**WHAT IS EXPECTED:** Report only the number of lines below in which the string "Summary" appears.

- - - -

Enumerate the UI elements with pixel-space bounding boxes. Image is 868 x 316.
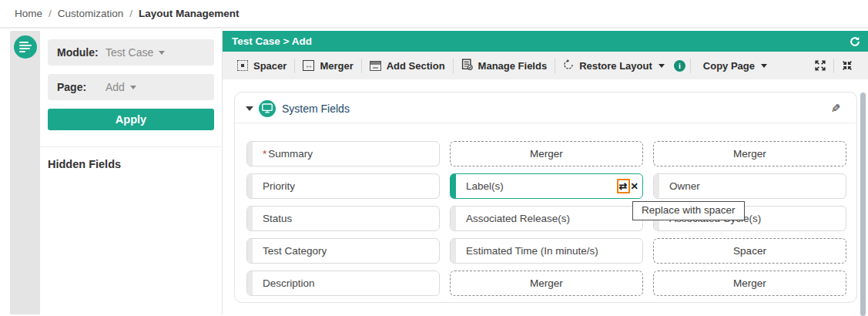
field-labels-selected[interactable]: Label(s) Replace with spacer [450,173,643,199]
merger-cell[interactable]: Merger [653,271,846,296]
restore-layout-button-label: Restore Layout [579,60,652,72]
drag-handle[interactable] [247,174,253,198]
field-associated-releases[interactable]: Associated Release(s) [450,206,643,231]
layout-management-page: Home / Customization / Layout Management… [0,0,868,316]
collapse-all-icon[interactable] [834,59,860,72]
restore-layout-icon [563,59,574,72]
drag-handle[interactable] [247,207,253,230]
edit-section-icon[interactable] [831,102,841,116]
main-panel: Test Case > Add Spacer Merger [223,31,868,314]
merger-button-label: Merger [320,60,353,72]
module-dropdown[interactable]: Module: Test Case [48,39,214,66]
drag-handle[interactable] [451,174,456,198]
toolbar: Spacer Merger Add Section Manage [223,52,868,79]
apply-button[interactable]: Apply [48,109,214,130]
page-value: Add [106,81,125,93]
module-value: Test Case [106,46,153,59]
module-label: Module: [57,46,106,59]
layout-menu-icon[interactable] [14,35,37,59]
refresh-icon[interactable] [850,36,860,47]
layout-content: System Fields *Summary Merger [223,92,868,316]
add-section-icon [370,61,381,71]
chevron-down-icon [159,51,165,58]
breadcrumb-home[interactable]: Home [15,8,42,19]
field-test-category[interactable]: Test Category [246,238,440,264]
sidebar-divider [40,146,222,147]
panel-title: Test Case > Add [232,35,850,47]
expand-all-icon[interactable] [807,59,833,72]
field-description[interactable]: Description [246,271,440,296]
field-estimated-time[interactable]: Estimated Time (In minute/s) [450,238,643,264]
chevron-down-icon [761,64,767,71]
manage-fields-icon [461,59,473,72]
drag-handle[interactable] [451,239,456,263]
breadcrumb: Home / Customization / Layout Management [0,0,868,29]
restore-layout-button[interactable]: Restore Layout [555,56,672,75]
drag-handle[interactable] [247,271,253,295]
breadcrumb-layout-management: Layout Management [139,8,240,19]
add-section-button-label: Add Section [387,60,445,72]
page-dropdown[interactable]: Page: Add [48,74,214,100]
merger-button[interactable]: Merger [295,56,360,75]
chevron-down-icon [130,86,136,92]
monitor-icon [259,100,276,117]
spacer-button-label: Spacer [253,60,287,72]
replace-with-spacer-icon[interactable] [617,179,630,193]
required-asterisk: * [263,148,266,160]
copy-page-button-label: Copy Page [703,60,755,72]
copy-page-button[interactable]: Copy Page [695,56,775,75]
merger-icon [303,60,314,71]
spacer-icon [237,60,248,71]
merger-cell[interactable]: Merger [450,271,643,296]
breadcrumb-separator: / [49,8,52,19]
breadcrumb-separator: / [129,8,132,19]
manage-fields-button[interactable]: Manage Fields [454,56,555,75]
field-priority[interactable]: Priority [246,173,440,199]
field-owner[interactable]: Owner [653,173,846,199]
drag-handle[interactable] [247,239,253,263]
tooltip-replace-with-spacer: Replace with spacer [632,201,745,220]
spacer-cell[interactable]: Spacer [653,238,846,264]
system-fields-section: System Fields *Summary Merger [234,92,857,303]
merger-cell[interactable]: Merger [653,141,846,166]
add-section-button[interactable]: Add Section [362,56,453,75]
fields-grid: *Summary Merger Merger Priority [235,123,856,296]
section-title: System Fields [282,103,350,115]
spacer-button[interactable]: Spacer [230,56,294,75]
info-icon[interactable] [674,60,685,72]
toolbar-divider [690,59,691,73]
field-status[interactable]: Status [246,206,440,231]
collapse-section-icon[interactable] [246,106,253,115]
section-header: System Fields [235,92,856,123]
left-icon-strip [10,31,40,314]
drag-handle[interactable] [654,174,659,198]
hidden-fields-title: Hidden Fields [48,158,214,170]
drag-handle[interactable] [451,207,456,230]
breadcrumb-customization[interactable]: Customization [58,8,124,19]
merger-cell[interactable]: Merger [450,141,643,166]
chevron-down-icon [659,64,665,71]
remove-field-icon[interactable] [631,180,638,192]
drag-handle[interactable] [247,142,253,166]
vertical-scrollbar[interactable] [860,92,866,316]
sidebar: Module: Test Case Page: Add Apply Hidden… [40,31,222,314]
field-summary[interactable]: *Summary [246,141,440,166]
manage-fields-button-label: Manage Fields [478,60,548,72]
panel-header: Test Case > Add [223,31,868,52]
page-label: Page: [57,81,106,93]
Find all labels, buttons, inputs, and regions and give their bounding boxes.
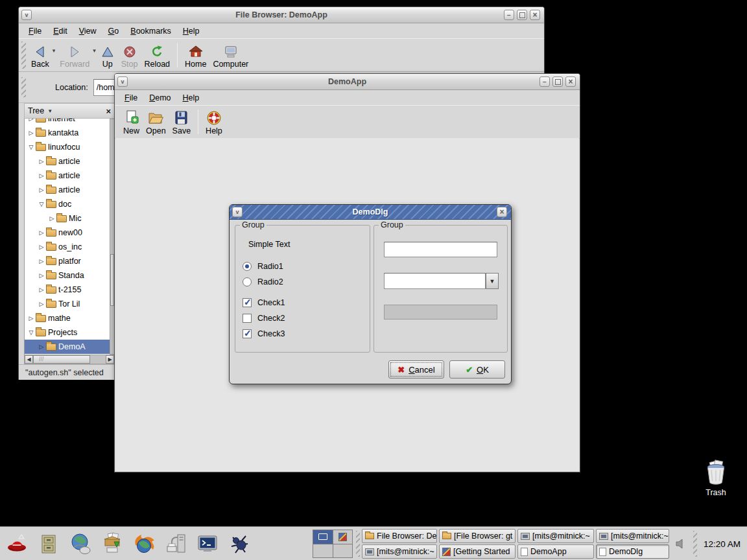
trash-desktop-icon[interactable]: Trash (698, 459, 734, 497)
workspace-4[interactable] (333, 544, 353, 558)
checkbox-icon[interactable] (243, 314, 252, 323)
tree-row[interactable]: new00 (25, 226, 110, 240)
tree-row[interactable]: kantakta (25, 126, 110, 140)
minimize-icon[interactable] (504, 10, 514, 20)
up-button[interactable]: Up (97, 41, 118, 70)
tree-row[interactable]: doc (25, 197, 110, 211)
tree-row[interactable]: article (25, 154, 110, 169)
combo-dropdown-icon[interactable]: ▼ (486, 273, 499, 289)
radio2-option[interactable]: Radio2 (243, 277, 283, 286)
tree-row[interactable]: Standa (25, 268, 110, 283)
maximize-icon[interactable] (517, 10, 527, 20)
workspace-2[interactable] (333, 530, 353, 544)
expander-icon[interactable] (27, 130, 35, 136)
combo-entry[interactable] (384, 273, 486, 289)
sidebar-dropdown-icon[interactable]: ▼ (47, 108, 53, 114)
window-menu-icon[interactable] (232, 207, 243, 217)
expander-icon[interactable] (38, 301, 45, 307)
tree-row-selected[interactable]: DemoA (25, 340, 110, 354)
tree-row[interactable]: os_inc (25, 240, 110, 254)
radio1-option[interactable]: Radio1 (243, 262, 283, 271)
expander-icon[interactable] (38, 201, 45, 207)
check3-option[interactable]: Check3 (243, 329, 285, 338)
open-button[interactable]: Open (143, 108, 169, 137)
terminal-icon[interactable] (193, 530, 222, 558)
tree-row[interactable]: article (25, 183, 110, 197)
expander-icon[interactable] (27, 119, 35, 122)
expander-icon[interactable] (38, 244, 45, 250)
taskbar-button[interactable]: DemoApp (517, 544, 594, 559)
back-dropdown-icon[interactable]: ▾ (53, 47, 56, 54)
reload-button[interactable]: Reload (141, 41, 173, 70)
expander-icon[interactable] (27, 329, 35, 336)
minimize-icon[interactable] (540, 76, 550, 87)
window-menu-icon[interactable] (117, 76, 128, 87)
scroll-right-icon[interactable]: ▶ (106, 355, 114, 364)
menu-go[interactable]: Go (102, 25, 125, 38)
tree-row[interactable]: article (25, 169, 110, 183)
clock-grip[interactable] (693, 531, 697, 557)
tree-row[interactable]: platfor (25, 254, 110, 268)
checkbox-checked-icon[interactable] (243, 298, 252, 307)
cancel-button[interactable]: ✖ Cancel (388, 360, 444, 379)
expander-icon[interactable] (38, 229, 45, 236)
stop-button[interactable]: Stop (118, 41, 141, 70)
workspace-1-active[interactable] (313, 530, 333, 544)
taskbar-button[interactable]: [File Browser: gt (439, 529, 516, 543)
file-browser-titlebar[interactable]: File Browser: DemoApp (19, 7, 544, 23)
window-menu-icon[interactable] (21, 10, 32, 20)
workspace-3[interactable] (313, 544, 333, 558)
tree-row[interactable]: Tor Lil (25, 297, 110, 311)
hardware-config-icon[interactable] (161, 530, 190, 558)
help-button[interactable]: Help (202, 108, 226, 137)
new-button[interactable]: New (120, 108, 143, 137)
bug-tool-icon[interactable] (225, 530, 254, 558)
check2-option[interactable]: Check2 (243, 314, 285, 323)
maximize-icon[interactable] (552, 76, 563, 87)
ok-button[interactable]: ✔ OK (449, 360, 505, 379)
close-icon[interactable] (497, 207, 507, 217)
package-manager-icon[interactable] (98, 530, 126, 558)
expander-icon[interactable] (27, 144, 35, 150)
sidebar-header[interactable]: Tree ▼ × (24, 103, 115, 119)
menu-file[interactable]: File (23, 25, 47, 38)
web-browser-globe-icon[interactable] (66, 530, 95, 558)
scrollbar-thumb[interactable] (33, 355, 90, 364)
menu-help[interactable]: Help (177, 91, 206, 104)
check1-option[interactable]: Check1 (243, 298, 285, 307)
home-button[interactable]: Home (182, 41, 209, 70)
expander-icon[interactable] (38, 158, 45, 165)
taskbar-button[interactable]: [mits@mitnick:~ (362, 544, 437, 559)
scroll-left-icon[interactable]: ◀ (25, 355, 33, 364)
tree-row[interactable]: t-2155 (25, 283, 110, 297)
expander-icon[interactable] (48, 215, 56, 222)
taskbar-button[interactable]: [mits@mitnick:~ (596, 529, 669, 543)
expander-icon[interactable] (38, 187, 45, 193)
expander-icon[interactable] (27, 315, 35, 321)
expander-icon[interactable] (38, 272, 45, 279)
checkbox-checked-icon[interactable] (243, 329, 252, 338)
expander-icon[interactable] (38, 258, 45, 264)
taskbar-button[interactable]: File Browser: De (362, 529, 437, 543)
tree-horizontal-scrollbar[interactable]: ◀ ▶ (24, 355, 115, 364)
tree-row[interactable]: internet (25, 119, 110, 126)
menu-demo[interactable]: Demo (143, 91, 176, 104)
tree-row[interactable]: mathe (25, 311, 110, 325)
tasklist-grip[interactable] (356, 531, 360, 557)
forward-button[interactable]: Forward (56, 41, 93, 70)
tree-row[interactable]: Projects (25, 325, 110, 340)
file-manager-icon[interactable] (34, 530, 63, 558)
save-button[interactable]: Save (169, 108, 195, 137)
menu-file[interactable]: File (119, 91, 143, 104)
sidebar-close-icon[interactable]: × (106, 106, 111, 116)
toolbar-grip[interactable] (21, 41, 26, 69)
expander-icon[interactable] (38, 344, 45, 350)
back-button[interactable]: Back (28, 41, 53, 70)
forward-dropdown-icon[interactable]: ▾ (93, 47, 96, 54)
menu-view[interactable]: View (73, 25, 102, 38)
tree-row[interactable]: linuxfocu (25, 140, 110, 154)
expander-icon[interactable] (38, 286, 45, 293)
close-icon[interactable] (530, 10, 540, 20)
tree-row[interactable]: Mic (25, 211, 110, 226)
demodlg-titlebar[interactable]: DemoDlg (230, 205, 511, 220)
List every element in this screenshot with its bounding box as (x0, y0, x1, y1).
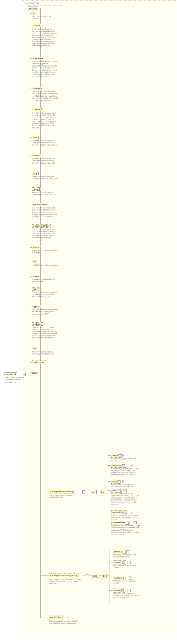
attr-typeuri[interactable]: typeuri (32, 305, 41, 308)
attr-desc: If the property value is not defined, sp… (32, 28, 58, 47)
choice-icon (100, 490, 105, 494)
attr-pubconstraint[interactable]: pubconstraint (32, 203, 48, 206)
group-conceptdefinition[interactable]: ConceptDefinitionGroup (49, 490, 75, 493)
connector (40, 576, 49, 576)
attr-why[interactable]: why (32, 172, 39, 175)
connector (78, 492, 82, 492)
element-name[interactable]: name (111, 454, 122, 458)
element-hierarchyInfo[interactable]: hierarchyInfo (111, 521, 130, 525)
complex-content-icon (117, 480, 120, 483)
connector (109, 562, 113, 562)
any-other-attr[interactable]: any ##other (32, 361, 46, 364)
expand-toggle[interactable] (129, 577, 132, 580)
element-desc: A link to an item or a web resource whic… (111, 514, 141, 521)
connector (108, 454, 108, 534)
element-memberOf[interactable]: memberOf (5, 372, 17, 376)
attr-type[interactable]: type (32, 287, 39, 291)
expand-toggle[interactable] (86, 574, 89, 577)
group-conceptrelationships-desc: A group of properties required to indica… (49, 579, 82, 585)
attr-how[interactable]: how (32, 136, 39, 139)
cardinality: 0..∞ (102, 578, 105, 580)
element-note[interactable]: note (111, 480, 121, 484)
connector (99, 576, 102, 576)
expand-toggle[interactable] (82, 490, 85, 493)
attr-desc: A qualified code which identifies a conc… (32, 250, 58, 254)
element-related[interactable]: related (113, 589, 125, 593)
connector (89, 576, 92, 576)
complex-content-icon (124, 511, 126, 514)
expand-toggle[interactable] (122, 454, 125, 457)
expand-toggle[interactable] (130, 511, 133, 514)
attr-id[interactable]: id (32, 12, 36, 15)
group-conceptdefinition-desc: A group of properties required to define… (49, 495, 79, 499)
expand-toggle[interactable] (134, 521, 137, 524)
attr-desc: A free-text value assigned as property v… (32, 279, 58, 283)
connector (30, 156, 32, 156)
attr-desc: Indicates by which means the value was e… (32, 140, 58, 146)
complex-content-icon (119, 454, 121, 457)
element-remoteInfo[interactable]: remoteInfo (111, 510, 127, 514)
attr-desc: A URI which identifies a concept. (32, 264, 58, 266)
attr-desc: The date (and, optionally, the time) whe… (32, 91, 58, 101)
expand-toggle[interactable] (130, 464, 133, 467)
connector (108, 465, 111, 466)
element-desc: Additional natural language information … (111, 484, 141, 488)
connector (109, 578, 113, 578)
attr-literal[interactable]: literal (32, 275, 40, 278)
attr-whyuri[interactable]: whyuri (32, 187, 41, 191)
attr-custom[interactable]: custom (32, 108, 42, 111)
expand-toggle[interactable] (23, 373, 26, 376)
connector (108, 481, 111, 482)
element-sameAs[interactable]: sameAs (113, 550, 126, 554)
attributes-header: attributes (28, 7, 38, 10)
attr-uri[interactable]: uri (32, 260, 37, 263)
attr-qcode[interactable]: qcode (32, 246, 41, 249)
expand-toggle[interactable] (128, 561, 131, 564)
connector (30, 189, 32, 189)
connector (108, 523, 111, 523)
expand-toggle[interactable] (124, 489, 127, 492)
attr-desc: One or many constraints that apply to pu… (32, 207, 58, 218)
connector (30, 289, 32, 289)
element-desc: An identifier of a concept with equivale… (113, 554, 142, 558)
attr-desc: One or many constraints that apply to pu… (32, 228, 58, 239)
connector (30, 174, 32, 174)
connector (108, 490, 111, 491)
complex-content-icon (123, 551, 125, 553)
expand-toggle[interactable] (122, 480, 125, 483)
connector (30, 89, 32, 89)
attr-desc: Specifies the language of this property … (32, 326, 58, 339)
attr-howuri[interactable]: howuri (32, 154, 41, 157)
complex-content-icon (121, 589, 124, 592)
connector (30, 362, 32, 363)
connector (30, 307, 32, 307)
complex-content-icon (123, 577, 126, 579)
element-broader[interactable]: broader (113, 560, 126, 564)
expand-toggle[interactable] (128, 589, 131, 592)
connector (109, 552, 113, 552)
connector (30, 226, 32, 226)
element-desc: A related concept, where the relationshi… (113, 593, 142, 599)
connector (109, 550, 109, 603)
connector (30, 26, 32, 26)
attr-dir[interactable]: dir (32, 347, 37, 350)
attr-pubconstrainturi[interactable]: pubconstrainturi (32, 224, 51, 228)
cardinality: 0..∞ (66, 617, 69, 618)
connector (83, 576, 86, 576)
connector (97, 492, 100, 492)
connector (108, 512, 111, 512)
attr-xml-lang[interactable]: xml:lang (32, 322, 43, 326)
attr-creator[interactable]: creator (32, 24, 41, 27)
attr-modified[interactable]: modified (32, 87, 43, 90)
expand-toggle[interactable] (126, 550, 129, 553)
connector (30, 349, 32, 349)
connector (30, 324, 32, 324)
group-conceptrelationships[interactable]: ConceptRelationshipsGroup (49, 574, 79, 577)
element-definition[interactable]: definition (111, 464, 126, 468)
attr-creatoruri[interactable]: creatoruri (32, 57, 44, 60)
element-facet[interactable]: facet (111, 489, 122, 493)
attr-desc: Why the metadata has been included - exp… (32, 176, 58, 180)
element-narrower[interactable]: narrower (113, 576, 127, 580)
attr-desc: Why the metadata has been included - exp… (32, 191, 58, 196)
any-other[interactable]: any ##other (49, 615, 63, 619)
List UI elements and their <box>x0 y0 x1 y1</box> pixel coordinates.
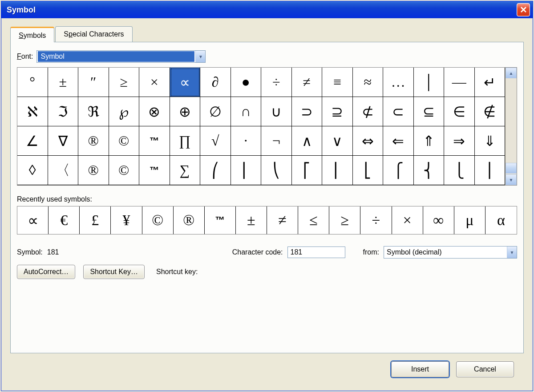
symbol-cell[interactable]: ◊ <box>17 156 48 185</box>
symbol-cell[interactable]: ℜ <box>78 97 109 126</box>
from-label: from: <box>363 248 379 256</box>
symbol-cell[interactable]: ∉ <box>475 97 506 126</box>
symbol-cell[interactable]: ℘ <box>109 97 140 126</box>
symbol-cell[interactable]: ⎪ <box>475 156 506 185</box>
recent-symbol-cell[interactable]: ∞ <box>423 206 454 234</box>
recent-symbol-cell[interactable]: € <box>49 206 80 234</box>
symbol-cell[interactable]: ° <box>17 68 48 97</box>
symbol-cell[interactable]: ∅ <box>200 97 231 126</box>
from-select[interactable]: Symbol (decimal) ▼ <box>384 246 517 259</box>
symbol-cell[interactable]: ∇ <box>48 126 79 156</box>
symbol-cell[interactable]: ∏ <box>170 126 201 156</box>
symbol-cell[interactable]: ∠ <box>17 126 48 156</box>
symbol-cell[interactable]: ⇑ <box>414 126 445 156</box>
scroll-track[interactable] <box>506 78 517 163</box>
symbol-cell[interactable]: 〈 <box>48 156 79 185</box>
symbol-cell[interactable]: ⊂ <box>383 97 414 126</box>
symbol-cell[interactable]: ∩ <box>231 97 262 126</box>
recent-symbol-cell[interactable]: © <box>142 206 174 234</box>
symbol-cell[interactable]: ⊃ <box>292 97 323 126</box>
symbol-cell[interactable]: ℵ <box>17 97 48 126</box>
symbol-cell[interactable]: │ <box>414 68 445 97</box>
autocorrect-button[interactable]: AutoCorrect… <box>17 265 75 279</box>
symbol-cell[interactable]: ® <box>78 126 109 156</box>
recent-symbol-cell[interactable]: ≤ <box>298 206 329 234</box>
shortcut-key-button[interactable]: Shortcut Key… <box>83 265 145 279</box>
symbol-cell[interactable]: ⇔ <box>353 126 384 156</box>
tab-special-characters[interactable]: Special Characters <box>55 26 132 42</box>
scrollbar[interactable]: ▲ ▼ <box>505 68 517 185</box>
font-select[interactable]: Symbol ▼ <box>36 50 206 63</box>
dialog-footer: Insert Cancel <box>10 353 524 377</box>
symbol-cell[interactable]: ® <box>78 156 109 185</box>
insert-button[interactable]: Insert <box>391 361 449 377</box>
recent-symbol-cell[interactable]: × <box>392 206 423 234</box>
symbol-cell[interactable]: ™ <box>139 156 170 185</box>
symbol-cell[interactable]: ⊇ <box>322 97 353 126</box>
symbol-cell[interactable]: ± <box>48 68 79 97</box>
symbol-cell[interactable]: ≈ <box>353 68 384 97</box>
scroll-up-button[interactable]: ▲ <box>506 68 517 78</box>
recent-symbol-cell[interactable]: ≥ <box>329 206 360 234</box>
symbol-cell[interactable]: ⎣ <box>353 156 384 185</box>
recent-symbol-cell[interactable]: ± <box>236 206 267 234</box>
symbol-cell[interactable]: ≠ <box>292 68 323 97</box>
symbol-cell[interactable]: ∂ <box>200 68 231 97</box>
recent-symbol-cell[interactable]: ™ <box>205 206 236 234</box>
window-title: Symbol <box>7 5 36 15</box>
symbol-cell[interactable]: √ <box>200 126 231 156</box>
symbol-cell[interactable]: ⎢ <box>322 156 353 185</box>
scroll-thumb[interactable] <box>506 163 517 174</box>
symbol-cell[interactable]: ⎛ <box>200 156 231 185</box>
recent-symbol-cell[interactable]: μ <box>454 206 485 234</box>
scroll-down-button[interactable]: ▼ <box>506 174 517 185</box>
symbol-cell[interactable]: ∨ <box>322 126 353 156</box>
recent-symbol-cell[interactable]: ¥ <box>111 206 142 234</box>
symbol-cell[interactable]: ⎧ <box>383 156 414 185</box>
symbol-cell[interactable]: ∑ <box>170 156 201 185</box>
symbol-cell[interactable]: ™ <box>139 126 170 156</box>
recent-symbol-cell[interactable]: ≠ <box>267 206 298 234</box>
symbol-cell[interactable]: … <box>383 68 414 97</box>
symbol-cell[interactable]: ∧ <box>292 126 323 156</box>
symbol-cell[interactable]: ⇓ <box>475 126 506 156</box>
symbol-cell[interactable]: ≡ <box>322 68 353 97</box>
symbol-cell[interactable]: ⇒ <box>444 126 475 156</box>
symbol-cell[interactable]: ⎨ <box>414 156 445 185</box>
chevron-down-icon: ▼ <box>507 247 517 258</box>
symbol-cell[interactable]: · <box>231 126 262 156</box>
symbol-cell[interactable]: ℑ <box>48 97 79 126</box>
symbol-cell[interactable]: ∈ <box>444 97 475 126</box>
symbol-cell[interactable]: ⎩ <box>444 156 475 185</box>
symbol-cell[interactable]: ≥ <box>109 68 140 97</box>
symbol-cell[interactable]: ⎜ <box>231 156 262 185</box>
symbol-cell[interactable]: © <box>109 126 140 156</box>
symbol-cell[interactable]: ● <box>231 68 262 97</box>
symbol-cell[interactable]: ∝ <box>170 68 201 97</box>
recent-symbol-cell[interactable]: £ <box>80 206 111 234</box>
symbol-cell[interactable]: ″ <box>78 68 109 97</box>
symbol-cell[interactable]: ⎡ <box>292 156 323 185</box>
cancel-button[interactable]: Cancel <box>456 361 514 377</box>
recent-symbol-cell[interactable]: α <box>485 206 517 234</box>
recent-symbol-cell[interactable]: ∝ <box>17 206 49 234</box>
character-code-input[interactable] <box>287 247 345 258</box>
symbol-cell[interactable]: ÷ <box>261 68 292 97</box>
symbol-cell[interactable]: ∪ <box>261 97 292 126</box>
symbol-cell[interactable]: × <box>139 68 170 97</box>
recent-symbol-cell[interactable]: ® <box>174 206 205 234</box>
symbol-cell[interactable]: ⊆ <box>414 97 445 126</box>
recent-symbol-cell[interactable]: ÷ <box>360 206 392 234</box>
symbol-cell[interactable]: ⊗ <box>139 97 170 126</box>
close-button[interactable]: ✕ <box>517 3 530 16</box>
symbol-cell[interactable]: ⎝ <box>261 156 292 185</box>
symbol-cell[interactable]: ⇐ <box>383 126 414 156</box>
tab-symbols[interactable]: Symbols <box>10 27 54 42</box>
symbol-cell[interactable]: ↵ <box>475 68 506 97</box>
symbol-cell[interactable]: — <box>444 68 475 97</box>
symbol-cell[interactable]: ⊕ <box>170 97 201 126</box>
symbol-cell[interactable]: © <box>109 156 140 185</box>
symbol-cell[interactable]: ⊄ <box>353 97 384 126</box>
symbol-cell[interactable]: ¬ <box>261 126 292 156</box>
button-row: AutoCorrect… Shortcut Key… Shortcut key: <box>17 265 517 279</box>
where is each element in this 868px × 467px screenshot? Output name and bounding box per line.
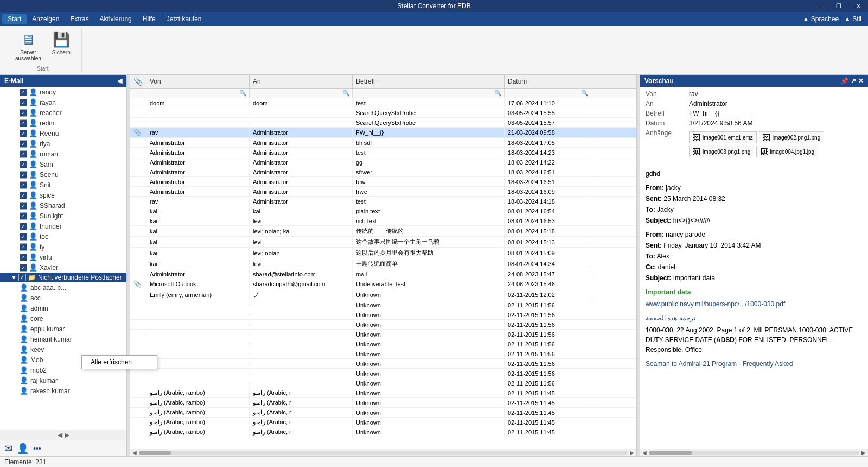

- - - -

**TASK SOLUTION:** 4